What I envisage is replicating a taxonomic hierarchy on disk, and representing key-value pairs of attributes (such as taxon name authorship, bibliographic details) as text files where the name of the file is the key (e.g., publishedIn) and the content of the file is the value (e.g., doi:10.1590/S0101-81752005000300004). I could add images and PDFs, and the neat thing is that they have lots of useful metadata embedded inside (where, arguably, it belongs).

I'm also toying with the idea of using symbolic links (Windows users, look away now) to represent relationships such as basionym links to original names.

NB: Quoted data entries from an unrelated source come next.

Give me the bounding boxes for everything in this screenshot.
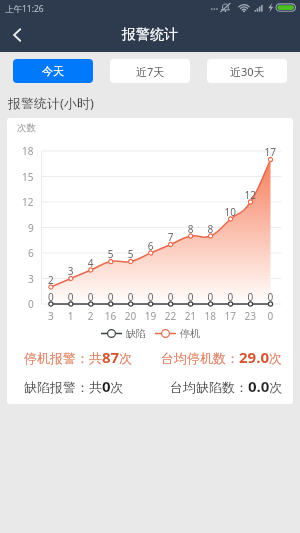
staticText: 上午11:26	[5, 3, 44, 15]
button[interactable]: Back	[0, 18, 34, 52]
staticText: 停机	[180, 327, 200, 340]
button[interactable]: 近30天	[207, 59, 287, 83]
staticText: 缺陷	[126, 327, 146, 340]
staticText: 近7天	[136, 64, 165, 79]
button[interactable]: 近7天	[110, 59, 190, 83]
staticText: 近30天	[230, 64, 265, 79]
button[interactable]: 今天	[13, 59, 93, 83]
staticText: 报警统计(小时)	[8, 94, 94, 112]
staticText: 报警统计	[122, 26, 178, 44]
staticText: 今天	[42, 64, 64, 78]
staticText: 缺陷报警：共0次	[24, 376, 124, 396]
staticText: 台均缺陷数：0.0次	[170, 376, 283, 396]
staticText: 台均停机数：29.0次	[161, 347, 282, 367]
staticText: 停机报警：共87次	[24, 347, 133, 367]
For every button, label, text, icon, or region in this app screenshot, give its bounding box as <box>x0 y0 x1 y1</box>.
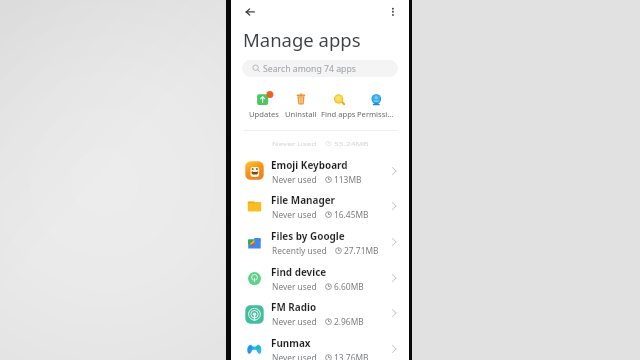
staticText: Never used <box>272 316 317 327</box>
button[interactable]: Uninstall <box>282 89 319 119</box>
staticText: Permissi… <box>357 109 394 119</box>
staticText: Uninstall <box>285 109 317 119</box>
staticText: Recently used <box>272 245 327 256</box>
staticText: 113MB <box>334 174 362 185</box>
button[interactable]: Files by Google <box>231 224 409 260</box>
staticText: FM Radio <box>271 300 317 313</box>
button[interactable]: Find apps <box>320 89 357 119</box>
button[interactable]: FM Radio <box>231 295 409 331</box>
button[interactable]: Emoji Keyboard <box>231 153 409 189</box>
button[interactable]: Never used <box>231 135 409 147</box>
staticText: 55.24MB <box>334 140 369 147</box>
staticText: Find apps <box>321 109 356 119</box>
staticText: Never used <box>272 352 317 360</box>
staticText: 27.71MB <box>344 245 379 256</box>
button[interactable]: Permissi… <box>357 89 394 119</box>
staticText: Funmax <box>271 336 311 349</box>
button[interactable]: Back <box>239 2 259 22</box>
staticText: Never used <box>272 281 317 292</box>
staticText: Never used <box>272 174 317 185</box>
staticText: Never used <box>272 209 317 220</box>
button[interactable]: Updates <box>245 89 282 119</box>
button[interactable]: Search among 74 apps <box>242 60 398 77</box>
staticText: Never used <box>272 140 317 147</box>
staticText: Emoji Keyboard <box>271 158 348 171</box>
staticText: Find device <box>271 265 327 278</box>
staticText: 16.45MB <box>334 209 369 220</box>
staticText: Manage apps <box>243 27 361 52</box>
staticText: Updates <box>249 109 279 119</box>
staticText: Search among 74 apps <box>263 63 356 75</box>
staticText: 6.60MB <box>334 281 364 292</box>
staticText: File Manager <box>271 193 335 206</box>
button[interactable]: File Manager <box>231 188 409 224</box>
staticText: 2.96MB <box>334 316 364 327</box>
button[interactable]: Funmax <box>231 331 409 360</box>
staticText: Files by Google <box>271 229 345 242</box>
staticText: 13.76MB <box>334 352 369 360</box>
button[interactable]: More options <box>383 2 403 22</box>
button[interactable]: Find device <box>231 260 409 296</box>
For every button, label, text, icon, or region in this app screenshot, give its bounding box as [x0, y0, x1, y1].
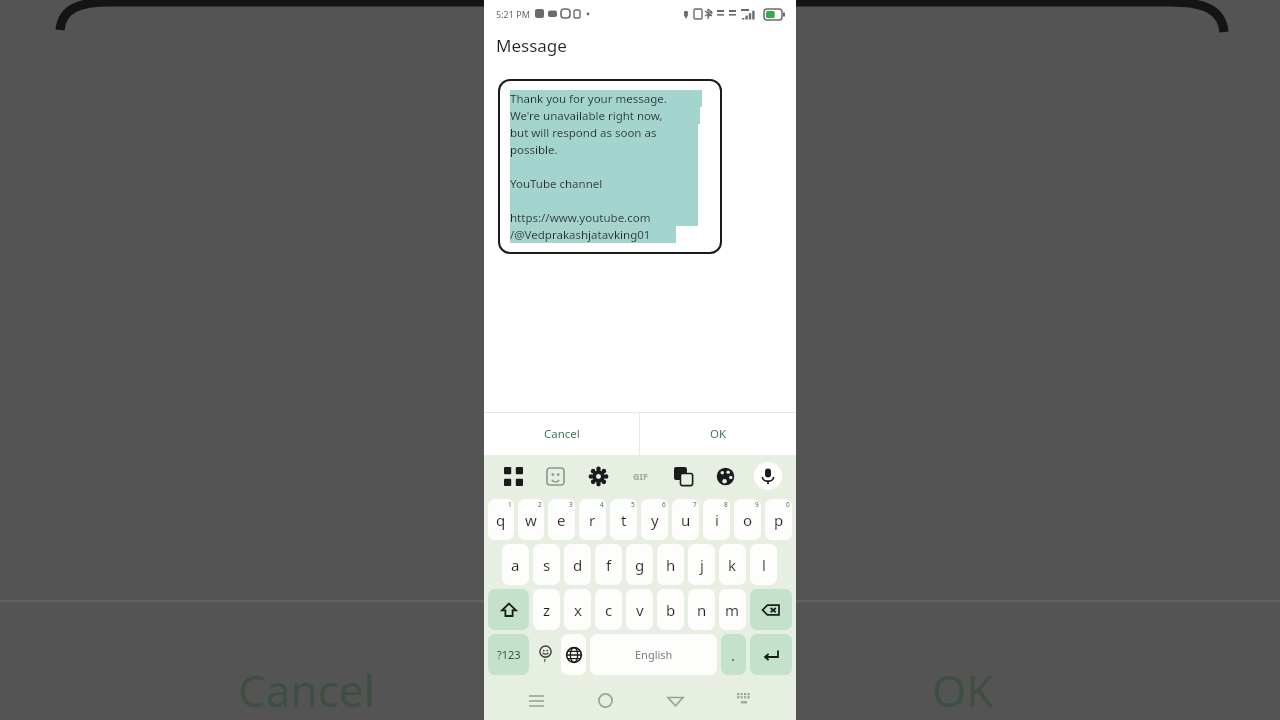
button[interactable]: Translate — [669, 462, 697, 490]
button[interactable]: Home — [588, 683, 622, 717]
button[interactable]: l — [750, 544, 777, 585]
staticText: English — [635, 647, 673, 662]
button[interactable]: g — [626, 544, 653, 585]
button[interactable]: Recents — [519, 683, 553, 717]
button[interactable]: Settings — [584, 462, 612, 490]
staticText: w — [525, 510, 537, 530]
staticText: Cancel — [544, 426, 580, 442]
button[interactable]: u — [672, 499, 699, 540]
staticText: j — [700, 555, 704, 575]
button[interactable]: m — [719, 589, 746, 630]
button[interactable]: Back — [658, 683, 692, 717]
staticText: 2 — [538, 500, 542, 509]
button[interactable]: Cancel — [484, 413, 639, 455]
staticText: d — [573, 555, 583, 575]
staticText: OK — [710, 426, 727, 442]
staticText: h — [666, 555, 676, 575]
staticText: e — [557, 510, 566, 530]
staticText: 8 — [724, 500, 728, 509]
button[interactable]: Language — [561, 634, 586, 675]
button[interactable]: i — [703, 499, 730, 540]
staticText: OK — [932, 660, 994, 720]
button[interactable]: Stickers — [541, 462, 569, 490]
staticText: possible. — [510, 142, 558, 158]
button[interactable]: q — [488, 499, 514, 540]
button[interactable]: x — [564, 589, 591, 630]
button[interactable]: k — [719, 544, 746, 585]
staticText: u — [681, 510, 691, 530]
staticText: p — [774, 510, 784, 530]
button[interactable]: Emoji — [533, 634, 557, 675]
staticText: f — [606, 555, 612, 575]
button[interactable]: n — [688, 589, 715, 630]
staticText: z — [543, 600, 551, 620]
staticText: 7 — [693, 500, 697, 509]
staticText: a — [511, 555, 520, 575]
button[interactable]: p — [765, 499, 792, 540]
button[interactable]: English — [590, 634, 717, 675]
button[interactable]: h — [657, 544, 684, 585]
button[interactable]: Backspace — [750, 589, 792, 630]
button[interactable]: o — [734, 499, 761, 540]
staticText: s — [543, 555, 551, 575]
button[interactable]: Enter — [750, 634, 792, 675]
staticText: 1 — [508, 500, 512, 509]
button[interactable]: OK — [640, 413, 796, 455]
staticText: y — [651, 510, 659, 530]
staticText: n — [697, 600, 707, 620]
button[interactable]: Apps — [499, 462, 527, 490]
button[interactable]: d — [564, 544, 591, 585]
button[interactable]: ?123 — [488, 634, 529, 675]
staticText: 4 — [600, 500, 604, 509]
button[interactable]: Themes — [711, 462, 739, 490]
staticText: https://www.youtube.com — [510, 210, 651, 226]
button[interactable]: Thank you for your message. — [510, 90, 710, 243]
button[interactable]: e — [548, 499, 575, 540]
button[interactable]: . — [721, 634, 746, 675]
staticText: 5 — [631, 500, 635, 509]
staticText: l — [762, 555, 766, 575]
staticText: ?123 — [497, 647, 521, 662]
staticText: r — [589, 510, 596, 530]
button[interactable]: r — [579, 499, 606, 540]
button[interactable]: y — [641, 499, 668, 540]
staticText: Thank you for your message. — [510, 91, 667, 107]
button[interactable]: Keyboard switch — [727, 683, 761, 717]
button[interactable]: t — [610, 499, 637, 540]
button[interactable]: z — [533, 589, 560, 630]
staticText: . — [731, 645, 736, 665]
button[interactable]: f — [595, 544, 622, 585]
staticText: Message — [496, 34, 567, 57]
staticText: We're unavailable right now, — [510, 108, 663, 124]
staticText: k — [728, 555, 737, 575]
button[interactable]: a — [502, 544, 529, 585]
staticText: but will respond as soon as — [510, 125, 657, 141]
staticText: 6 — [662, 500, 666, 509]
staticText: q — [496, 510, 506, 530]
staticText: g — [635, 555, 645, 575]
button[interactable]: GIF — [626, 462, 654, 490]
button[interactable]: Shift — [488, 589, 529, 630]
staticText: YouTube channel — [510, 176, 603, 192]
button[interactable]: w — [518, 499, 544, 540]
staticText: i — [715, 510, 719, 530]
staticText: Cancel — [238, 660, 375, 720]
button[interactable]: Voice input — [754, 462, 782, 490]
staticText: 9 — [755, 500, 759, 509]
button[interactable]: s — [533, 544, 560, 585]
button[interactable]: b — [657, 589, 684, 630]
staticText: 0 — [786, 500, 790, 509]
staticText: GIF — [633, 470, 648, 482]
staticText: b — [666, 600, 676, 620]
staticText: /@Vedprakashjatavking01 — [510, 227, 651, 243]
staticText: o — [743, 510, 753, 530]
staticText: c — [605, 600, 613, 620]
staticText: m — [725, 600, 740, 620]
staticText: x — [574, 600, 582, 620]
staticText: t — [621, 510, 627, 530]
button[interactable]: j — [688, 544, 715, 585]
staticText: 5:21 PM — [496, 8, 530, 20]
staticText: v — [636, 600, 644, 620]
button[interactable]: v — [626, 589, 653, 630]
button[interactable]: c — [595, 589, 622, 630]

This is all a bit half-baked at present, but it seems worth pursing. One could argue that having a full taxonomic hierachy is overkill (and raises the issue of which one to use), but binomial names are themselves hierachical (species epithet nested inside genus name), so we need some degree of hierarchy anyway. I like the idea that copying a folder called "behreae" in the folder "Pinnixa" and placing the copy under "Austinixa", then within Austinixa/behreae adding a symbolic link to Pinnixa/behreae pretty much takes care of synonomy. I also like the idea that one could download an entire taxonomy, and using just the native tools on your computer, edit and annotate it, then merge changes with a remote copy. It makes mamnaging the data little different from writing code.

In practise we'll want to add some things. It would be nice to have a web interface for browsing, but this could be as trivial as having a script that read the contents of a folder, display folders as HTML links, and list the files (keys) and their contents (values) in the web page.

Perhaps this is a little silly, but I like the idea of having data on my machine that is trivially easy to edit. I also like the idea of getting functionality for free, rather than having to invent it from scratch.